To address these challenges, we present both direct and adaptive (sampling based) strategies designed to quantify the probabilistic aspects of extreme events in complex dynamical systems, effectively and efficiently. Specifically, we first develop a direct quantification framework that involves a probabilistic decomposition that separately considers intermittent, extreme events from the background stochastic attractor of the dynamical system. This decomposition requires knowledge of the dynamical mechanisms that are responsible for extreme events and partitions the phase space accordingly. We then apply different uncertainty quantification schemes to the two decomposed dynamical regimes: the background attractor and the intermittent, extreme-event component. The background component, describing the 'core' of the pdf, although potentially very high-dimensional, can be efficiently described by uncertainty quantification schemes that resolve low-order statistics. On the other hand, the intermittent component, related to the tails, can be described in terms of a low-dimensional representation by a small number of modes through a reduced order model of the extreme events. The probabilistic information from these two regimes is then synthesized according to a total probability law argument, to effectively approximate the heavy-tailed, non-Gaussian probability distribution function for quantities of interest. The method is demonstrated through numerous applications and examples, including the analytical and semi-analytical quantification of the heavy-tailed statistics in mechanical systems under random impulsive excitations (modeling slamming events in high speed craft motion), oscillators undergoing transient parametric resonances and instabilities (modeling ship rolling in irregular seas and beam bending), and extreme events in nonlinear Schr6dinger based equations (modeling rogue waves in the deep ocean). The proposed algorithm is shown to accurately describe tail statistics in all of these examples and is demonstrated to be many orders of magnitude faster than direct Monte-Carlo simulations.

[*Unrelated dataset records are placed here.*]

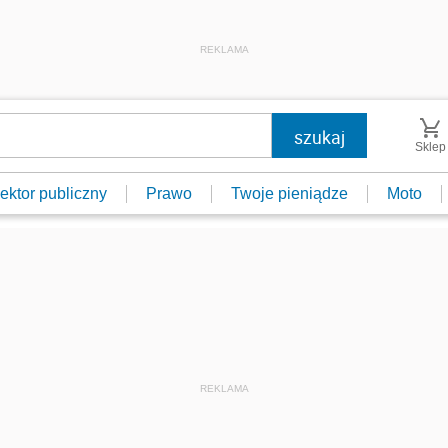
REKLAMA
Sklep
ektor publiczny
Prawo
Twoje pieniądze
Moto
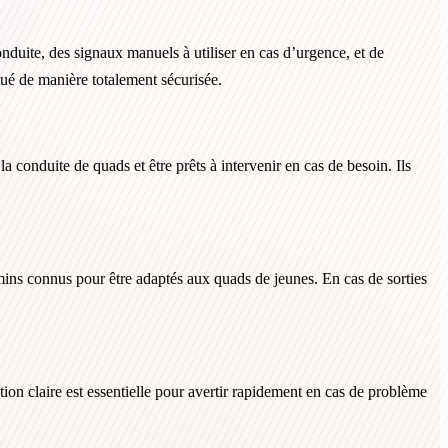
onduite, des signaux manuels à utiliser en cas d’urgence, et de
ctué de manière totalement sécurisée.
la conduite de quads et être prêts à intervenir en cas de besoin. Ils
hemins connus pour être adaptés aux quads de jeunes. En cas de sorties
ion claire est essentielle pour avertir rapidement en cas de problème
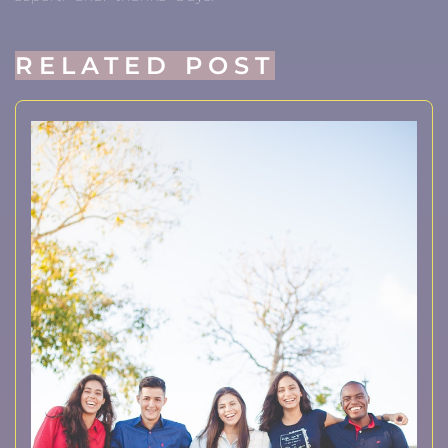
RELATED POST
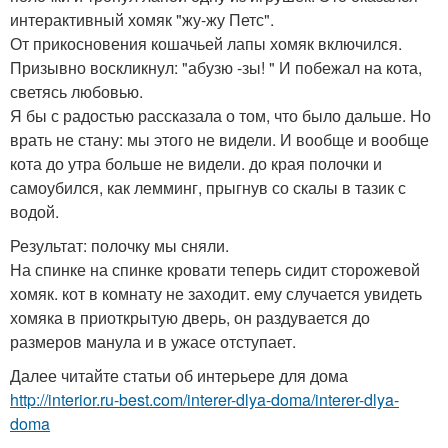
интерактивный хомяк "жу-жу Петс".
От прикосновения кошачьей лапы хомяк включился.
Призывно воскликнул: "абузю -зы! " И побежал на кота,
светясь любовью.
Я бы с радостью рассказала о том, что было дальше. Но
врать не стану: мы этого не видели. И вообще и вообще
кота до утра больше не видели. до края полочки и
самоубился, как лемминг, прыгнув со скалы в тазик с
водой.
Результат: полочку мы сняли.
На спинке на спинке кровати теперь сидит сторожевой
хомяк. кот в комнату не заходит. ему случается увидеть
хомяка в приоткрытую дверь, он раздувается до
размеров манула и в ужасе отступает.
Далее читайте статьи об интерьере для дома
http://interior.ru-best.com/interer-dlya-doma/interer-dlya-
doma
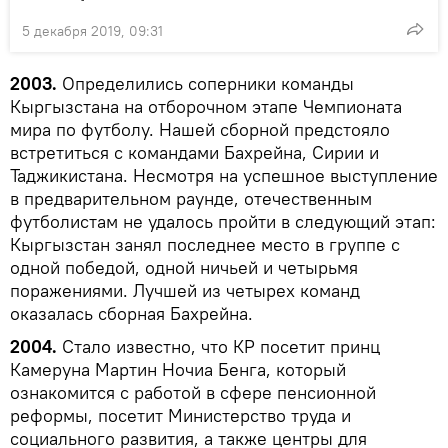
5 декабря 2019, 09:31
2003.
Определились соперники команды
Кыргызстана на отборочном этапе Чемпионата
мира по футболу. Нашей сборной предстояло
встретиться с командами Бахрейна, Сирии и
Таджикистана. Несмотря на успешное выступление
в предварительном раунде, отечественным
футболистам не удалось пройти в следующий этап:
Кыргызстан занял последнее место в группе с
одной победой, одной ничьей и четырьмя
поражениями. Лучшей из четырех команд
оказалась сборная Бахрейна.
2004.
Стало известно, что КР посетит принц
Камеруна Мартин Ночиа Бенга, который
ознакомится с работой в сфере пенсионной
реформы, посетит Министерство труда и
социального развития, а также центры для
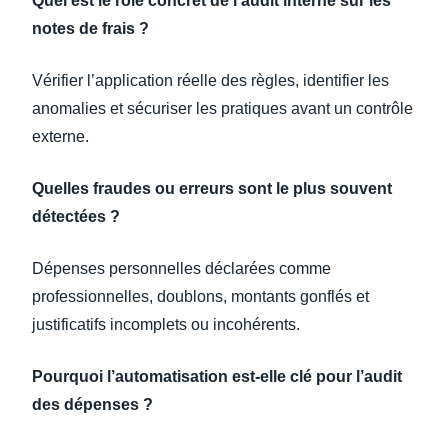
Quel est le rôle concret de l’audit interne sur les
notes de frais ?
Vérifier l’application réelle des règles, identifier les
anomalies et sécuriser les pratiques avant un contrôle
externe.
Quelles fraudes ou erreurs sont le plus souvent
détectées ?
Dépenses personnelles déclarées comme
professionnelles, doublons, montants gonflés et
justificatifs incomplets ou incohérents.
Pourquoi l’automatisation est-elle clé pour l’audit
des dépenses ?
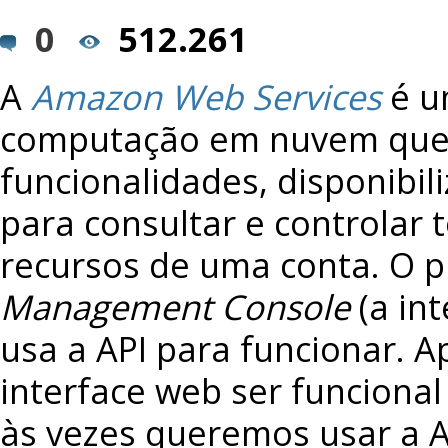
0
512.261
A
Amazon Web Services
é u
computação em nuvem que,
funcionalidades, disponibil
para consultar e controlar 
recursos de uma conta. O 
Management Console
(a int
usa a API para funcionar. 
interface web ser funcional
às vezes queremos usar a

The second part of this thesis involves the development of adaptive, sampling based strategies that aim to accurately estimate the probability distribution and extreme response statistics of a scalar observable, or quantity of interest, through a minimum number of experiments (numerical simulations). These schemes do not require specialized knowledge of the dynamics, nor understanding of the mechanism that cause or trigger extreme responses. For numerous complex systems it may not be possible or very challenging to analyze and quantify conditions that lead to extreme responses or even to obtain an accurate description of the dynamics of all the processes that are significant. To address this important class of problems, we develop a sequential algorithm that provides the next-best design point (set of experimental parameters) that leads to the largest reduction in the error of the probability density function estimate for the scalar quantity of interest when the adaptively predicted design point is evaluated. The proposed algorithm utilizes Gaussian process regression to infer dynamical properties of the quantity of interest, which is then used to estimate the desired pdf along with uncertainty bounds. We iteratively determine new design points through an optimization procedure that finds the optimal point in parameter space that maximally reduces uncertainty between the estimated bounds of the posterior pdf estimate of the observable. We provide theorems that guarantee convergence of the algorithm and analyze its asymptotic behavior.
The adaptive sampling method is illustrated to an example in ocean engineering. We apply the algorithm to estimate the non-Gaussian statistics describing the loads on an offshore platform in irregular seas. The response of the platform is quantified through three-dimensional smoothed particle hydrodynamics simulations. Because of the extreme computational cost of these numerical models, quantification of the extreme event statistics for such systems has been a formidable challenge. We demonstrate that the adaptive algorithm accurately quantifies the extreme event statistics of the loads on the structure through a small number of numerical experiments, showcasing that the proposed algorithm can realistically account for extreme events in the design and optimization processes for large-scale engineering systems.